Going to order me one tomorrow. What size and length bolts do I need to get? I know that they need to be grade 8 bolts right? Any advice from y'all would be appreciated. Waiting on a Hawk Loc On that I ordered that weighs in at 11 pounds and has two receiver brackets with it. Plan on drilling some trees and using the Loc On this year.


----------



## chenryiv (Oct 1, 2015)

Great tool for your  hunting arsenal. I use 6in grade 8 bolt.

http://forum.gon.com/showthread.php?t=770670


----------



## bowhunterdavid (Oct 1, 2015)

6 inch 3/8 bolts. I have a EZ kut drill but if im on a lease I will use a cordless drill with a sling attached to it, much quicker. Also if you can find a tree saddle they are the ticket for packing in over a lock on, folds up in my bad lands pack. You can find them on ebay are archery talk from time to time for about 200 bucks.


----------



## Jake Allen (Oct 1, 2015)

These look like they will work;


----------



## beaulesye10 (Oct 1, 2015)

Allen,

I got a dozen left over you can have if you want to give it whirl, they were the ones i carried last year some need a new dip but all and all still in fine working order. I just wanted to change to my back ups so I didn't have to re dip them. If not I just purchased a dozen of these for a friend to use on a tree I drilled for him to hunt in his back yard.

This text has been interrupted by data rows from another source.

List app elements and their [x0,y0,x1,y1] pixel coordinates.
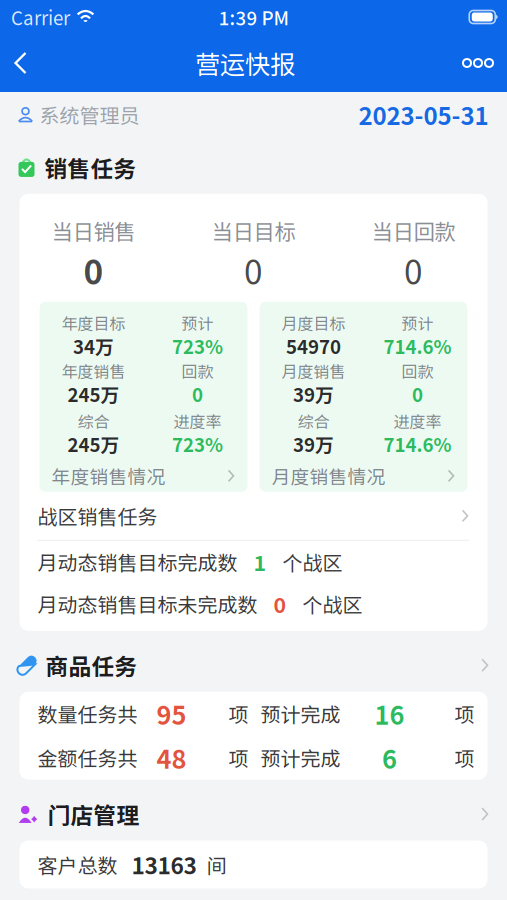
staticText: 个战区 [302,589,362,618]
staticText: 1 [254,546,266,577]
staticText: 723% [172,430,223,457]
staticText: 商品任务 [46,649,138,682]
staticText: 销售任务 [44,151,136,184]
staticText: 54970 [286,332,341,359]
staticText: 34万 [73,332,114,359]
staticText: 项 [454,699,474,728]
staticText: 0 [274,588,286,619]
staticText: 月度目标 [282,311,346,334]
staticText: 39万 [293,430,334,457]
staticText: 预计 [402,311,434,334]
staticText: 项 [228,743,248,772]
staticText: 0 [192,380,203,407]
staticText: 723% [172,332,223,359]
staticText: 16 [374,695,404,732]
staticText: 金额任务共 [38,743,138,772]
staticText: 项 [454,743,474,772]
staticText: 2023-05-31 [358,97,488,132]
staticText: 项 [228,699,248,728]
staticText: 回款 [182,359,214,382]
staticText: 预计完成 [260,699,340,728]
staticText: 1:39 PM [218,4,288,30]
staticText: 0 [84,246,104,294]
staticText: 间 [206,850,226,879]
staticText: 年度销售 [62,359,126,382]
staticText: 13163 [132,848,196,881]
staticText: 综合 [78,409,110,432]
staticText: 年度目标 [62,311,126,334]
staticText: 714.6% [384,332,452,359]
staticText: 进度率 [394,409,442,432]
button[interactable]: 月度销售情况 [260,458,468,494]
staticText: 当日销售 [52,215,136,246]
staticText: Carrier [11,4,70,30]
staticText: 714.6% [384,430,452,457]
staticText: 39万 [293,380,334,407]
staticText: 0 [412,380,423,407]
staticText: 0 [404,246,423,294]
staticText: 年度销售情况 [52,462,166,489]
button[interactable]: 门店管理 [0,780,507,840]
staticText: 月动态销售目标完成数 [38,547,238,576]
button[interactable]: 战区销售任务 [20,492,488,540]
staticText: 当日目标 [212,215,296,246]
staticText: 综合 [298,409,330,432]
staticText: 数量任务共 [38,699,138,728]
button[interactable]: 年度销售情况 [40,458,248,494]
staticText: 6 [382,739,397,776]
staticText: 月度销售情况 [272,462,386,489]
staticText: 回款 [402,359,434,382]
staticText: 营运快报 [195,45,295,81]
button[interactable]: Back [0,41,41,85]
staticText: 门店管理 [48,798,140,830]
button[interactable]: More [449,41,507,85]
staticText: 预计 [182,311,214,334]
staticText: 245万 [68,430,120,457]
staticText: 个战区 [282,547,342,576]
staticText: 客户总数 [38,850,118,879]
staticText: 48 [156,739,186,776]
staticText: 0 [244,246,263,294]
staticText: 当日回款 [372,215,456,246]
staticText: 月度销售 [282,359,346,382]
staticText: 245万 [68,380,120,407]
button[interactable]: 商品任务 [0,631,507,692]
staticText: 进度率 [174,409,222,432]
staticText: 战区销售任务 [38,501,158,530]
staticText: 预计完成 [260,743,340,772]
staticText: 月动态销售目标未完成数 [38,589,258,618]
staticText: 95 [156,695,186,732]
staticText: 系统管理员 [40,100,140,129]
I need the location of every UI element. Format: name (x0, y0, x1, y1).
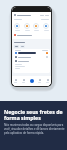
button[interactable]: Filtro (20, 45, 25, 48)
button[interactable]: Atalho (14, 23, 20, 31)
staticText: Negocie seus fretes de forma simples (4, 108, 65, 122)
button[interactable]: Atalho (43, 23, 49, 31)
button[interactable]: Aba (22, 79, 25, 83)
button[interactable]: Aba (38, 79, 41, 83)
button[interactable] (13, 49, 50, 73)
button[interactable]: Perfil (14, 14, 49, 16)
staticText: Nós reunimos todas as cargas disponíveis… (4, 123, 65, 135)
button[interactable]: Aba (46, 79, 49, 83)
button[interactable]: Filtro ativo (14, 45, 19, 48)
button[interactable]: Atalho (24, 23, 30, 31)
button[interactable]: Aba (14, 79, 17, 83)
button[interactable]: Aviso (14, 34, 49, 36)
button[interactable]: Início (30, 79, 34, 83)
button[interactable]: Atalho (33, 23, 39, 31)
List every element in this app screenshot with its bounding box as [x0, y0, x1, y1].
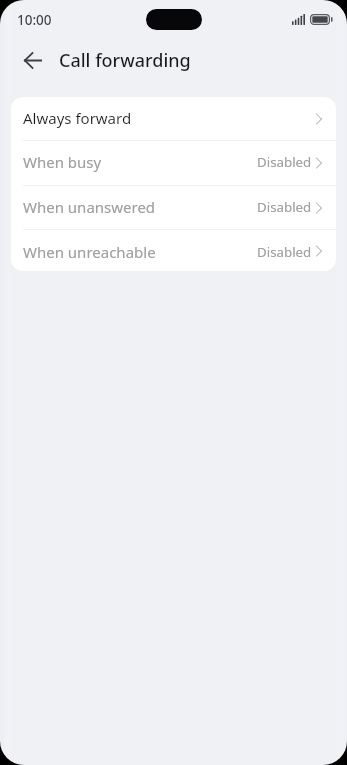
button[interactable]: When unanswered — [11, 186, 336, 229]
button[interactable]: Always forward — [11, 97, 336, 140]
staticText: When unreachable — [23, 242, 156, 262]
staticText: Disabled — [257, 198, 312, 216]
staticText: When busy — [23, 152, 102, 172]
staticText: 10:00 — [17, 11, 52, 29]
button[interactable]: When busy — [11, 141, 336, 185]
staticText: Disabled — [257, 153, 312, 171]
staticText: Always forward — [23, 108, 132, 128]
button[interactable]: Back — [13, 40, 53, 80]
staticText: When unanswered — [23, 197, 156, 217]
staticText: Call forwarding — [59, 48, 191, 73]
button[interactable]: When unreachable — [11, 230, 336, 271]
staticText: Disabled — [257, 243, 312, 261]
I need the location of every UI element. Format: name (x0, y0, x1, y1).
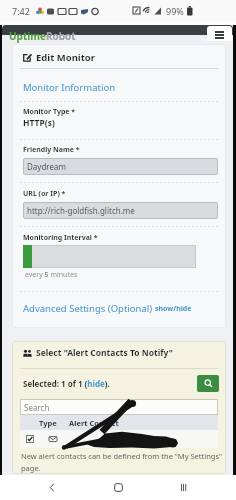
staticText: URL (or IP) * (23, 189, 66, 199)
button[interactable]: Select "Alert Contacts To Notify" (23, 347, 173, 359)
button[interactable]: Recents (171, 475, 196, 500)
button[interactable]: Advanced Settings (Optional) (23, 302, 192, 315)
staticText: 99% (166, 5, 184, 17)
staticText: Advanced Settings (Optional) (23, 302, 155, 315)
staticText: HTTP(s) (23, 117, 55, 129)
button[interactable]: Daydream (23, 158, 218, 175)
staticText: Select "Alert Contacts To Notify" (36, 347, 173, 359)
button[interactable]: Search (20, 399, 218, 415)
button[interactable]: Menu (207, 26, 232, 41)
button[interactable]: Edit Monitor (23, 51, 95, 64)
staticText: Monitor Information (23, 81, 115, 94)
staticText: show/hide (155, 304, 192, 314)
staticText: http://rich-goldfish.glitch.me (27, 205, 135, 216)
staticText: Type (39, 418, 57, 428)
staticText: UptimeRobot (9, 29, 76, 43)
button[interactable]: Selected: 1 of 1 (hide). (23, 378, 110, 389)
staticText: every 5 minutes (25, 270, 78, 280)
staticText: Monitoring Interval * (23, 233, 98, 243)
button[interactable]: http://rich-goldfish.glitch.me (23, 202, 218, 219)
button[interactable]: Search (197, 375, 219, 392)
staticText: Friendly Name * (23, 145, 80, 155)
button[interactable]: Back (40, 475, 65, 500)
staticText: 7:42 (12, 5, 30, 17)
staticText: Edit Monitor (36, 51, 95, 64)
staticText: New alert contacts can be defined from t… (21, 451, 223, 474)
staticText: Alert Contact (69, 418, 119, 428)
staticText: Daydream (27, 161, 66, 172)
staticText: Monitor Type * (23, 107, 76, 117)
staticText: Search (24, 402, 50, 413)
button[interactable] (20, 430, 218, 448)
button[interactable]: Home (106, 475, 131, 500)
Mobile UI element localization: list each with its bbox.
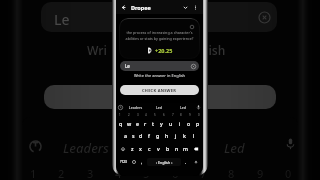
staticText: p: [196, 120, 200, 127]
button[interactable]: i: [175, 117, 184, 129]
staticText: Dropee: [131, 4, 151, 11]
staticText: 0: [285, 166, 292, 180]
staticText: g: [156, 132, 160, 139]
staticText: Le: [54, 10, 70, 29]
staticText: 3: [87, 166, 94, 180]
button[interactable]: u: [166, 117, 175, 129]
staticText: l: [193, 132, 195, 139]
button[interactable]: c: [145, 142, 154, 155]
staticText: u: [169, 120, 173, 127]
staticText: r: [144, 120, 147, 127]
button[interactable]: x: [136, 142, 145, 155]
button[interactable]: z: [128, 142, 136, 155]
button[interactable]: o: [184, 117, 193, 129]
staticText: ,: [141, 159, 143, 165]
button[interactable]: ,: [138, 155, 146, 169]
staticText: 4: [115, 166, 122, 180]
button[interactable]: Voice: [190, 155, 202, 169]
staticText: 3: [137, 113, 139, 117]
button[interactable]: w: [125, 117, 133, 129]
staticText: 9: [189, 113, 191, 117]
button[interactable]: Expand: [181, 3, 190, 12]
staticText: i: [179, 120, 181, 127]
staticText: d: [139, 132, 143, 139]
staticText: Le: [125, 63, 130, 69]
staticText: z: [131, 145, 134, 152]
staticText: lish: [205, 42, 226, 58]
staticText: 5: [143, 166, 150, 180]
staticText: y: [160, 120, 163, 127]
button[interactable]: k: [180, 129, 189, 142]
staticText: Leaders: [63, 139, 109, 157]
staticText: s: [132, 132, 135, 139]
button[interactable]: e: [133, 117, 141, 129]
staticText: 2: [128, 113, 130, 117]
staticText: 6: [163, 113, 165, 117]
staticText: e: [136, 120, 139, 127]
staticText: Led: [224, 139, 245, 157]
staticText: ‹ English ›: [156, 160, 173, 165]
button[interactable]: y: [157, 117, 166, 129]
button[interactable]: b: [163, 142, 172, 155]
button[interactable]: d: [137, 129, 145, 142]
staticText: f: [148, 132, 150, 139]
staticText: 8: [228, 166, 235, 180]
button[interactable]: q: [117, 117, 125, 129]
button[interactable]: t: [149, 117, 157, 129]
button[interactable]: m: [181, 142, 190, 155]
button[interactable]: Backspace: [190, 142, 202, 155]
staticText: j: [175, 132, 177, 139]
other: Voice input: [284, 138, 297, 151]
staticText: 9: [257, 166, 264, 180]
staticText: Write the answer in English: [116, 73, 203, 78]
button[interactable]: Led: [147, 105, 171, 110]
staticText: Wri: [87, 42, 107, 58]
staticText: ?123: [120, 160, 127, 164]
staticText: 7: [172, 113, 174, 117]
button[interactable]: Back: [119, 3, 128, 12]
button[interactable]: g: [153, 129, 162, 142]
button[interactable]: CHECK ANSWER: [120, 85, 199, 95]
staticText: the process of increasing a character's …: [120, 30, 199, 42]
button[interactable]: Emoji: [129, 155, 138, 169]
button[interactable]: ?123: [117, 155, 129, 169]
button[interactable]: ‹ English ›: [147, 158, 181, 166]
button[interactable]: Leaders: [124, 105, 147, 110]
staticText: 4: [145, 113, 147, 117]
button[interactable]: Voice input: [195, 104, 202, 111]
button[interactable]: v: [154, 142, 163, 155]
button[interactable]: f: [145, 129, 153, 142]
button[interactable]: a: [121, 129, 129, 142]
staticText: +20.25: [155, 47, 173, 54]
button[interactable]: More options: [191, 3, 200, 12]
staticText: CHECK ANSWER: [142, 88, 177, 93]
button[interactable]: Shift: [117, 142, 128, 155]
button[interactable]: l: [189, 129, 198, 142]
staticText: m: [183, 145, 188, 152]
button[interactable]: h: [162, 129, 171, 142]
staticText: c: [148, 145, 151, 152]
button[interactable]: s: [129, 129, 137, 142]
staticText: t: [152, 120, 154, 127]
button[interactable]: Clipboard: [117, 104, 124, 111]
button[interactable]: r: [141, 117, 149, 129]
other: Clipboard: [28, 139, 43, 154]
other: Info: [190, 25, 194, 29]
button[interactable]: j: [171, 129, 180, 142]
button[interactable]: Led: [171, 105, 195, 110]
button[interactable]: .: [182, 155, 190, 169]
staticText: k: [183, 132, 186, 139]
staticText: b: [166, 145, 170, 152]
staticText: 5: [154, 113, 156, 117]
staticText: o: [187, 120, 191, 127]
button[interactable]: p: [193, 117, 202, 129]
staticText: .: [185, 159, 187, 165]
staticText: v: [157, 145, 160, 152]
button[interactable]: n: [172, 142, 181, 155]
staticText: q: [119, 120, 123, 127]
staticText: 6: [172, 166, 179, 180]
button[interactable]: Le: [120, 61, 199, 71]
staticText: w: [127, 120, 132, 127]
staticText: a: [124, 132, 127, 139]
staticText: 1: [30, 166, 37, 180]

Give me a call you know I love these drill and bolt system.

https://www.boltdepot.com/Product-Details.aspx?product=627

Great bolt and better price.


----------



## SELFBOW (Oct 1, 2015)

I like mine and I've got three 10# loc ons.


----------



## JBranch (Oct 1, 2015)

I've got a 10# loc on too that's not in use......


----------



## John Cooper (Oct 1, 2015)

Yep I have a woodpecker drill.... pre EZ cut..... and a loc on windwalker. ... I use a cordless drill now it's a lot faster.


----------



## WarrenWomack (Oct 1, 2015)

I buy my (3/8- 16 X 6 HX HD Bolt J429, Gr 8 Zinc, part # 37C600BHX8Z) bolts from http://www.deltabolt.com/ for $0.56 a bolt.


----------



## Allen Oliver (Oct 1, 2015)

Thanks guys. I ordered the hand drill and the bit for my battery drill. I will look into all the info that y'all suggested on the bolts. Beau I will give ya a call this weekend might have to take you up on that offer.


----------



## dm/wolfskin (Oct 2, 2015)

I go to Lowe's and get them when I somehow lose one or better yet leave one in a tree somewhere. I carry 12 with me but usually only use 10 to get up there. I also use them to hang equipment on while up there on my perch.


----------



## Stickman1 (Oct 2, 2015)

Just ordered a box of 25 made a home made hand drill at work. Good friends with machinist lol


----------



## Allen Oliver (Oct 3, 2015)

Stand is schedule to deliver next week, just ordered a box of 25 bolts. Ez-Kut drills ordered. Going to order me some of the safety lines today should be ready to go after that.


----------



## Stickman1 (Oct 3, 2015)

I like the idea of being able to pull out bolt as you descend tree and make it harder for someone to hunt or steel your stand!


----------



## rapid fire (Oct 6, 2015)

Another stand y'all need to look at is the Helium brand.  My lieutenant just bought one and it is big and only 11 lbs.


----------



## Allen Oliver (Oct 12, 2015)

I bought the Hawk xplor stand that is 11.5 lbs. I hung one of the brackets and hunted from it yesterday. The best Loc on I have hunted from so far. I have another question for you guys that drill trees. What kind of bag do you use to put your bolts and drill in? Looking at a few that have a belt loop so I can attach to my safety harness.


----------



## SELFBOW (Oct 12, 2015)

I got a bag from auto parts store from one of those discount bins. It has a clip I attach to my belt loop.


----------



## Stump Shooter (Oct 13, 2015)

I have a military magazine pouch I use and clip it to the front of my climbing harness when in use.


----------



## beaulesye10 (Oct 13, 2015)

I picked this thing up off auction site. Its an electronics case with a water proof zipper and velcro loop on the back. I slide it through my leg harness when I take this method to hunt. Works well and keeps the bolts and drill from rusting any and there is a mesh divider inside that keeps the bolts snug and leaves the drill separate.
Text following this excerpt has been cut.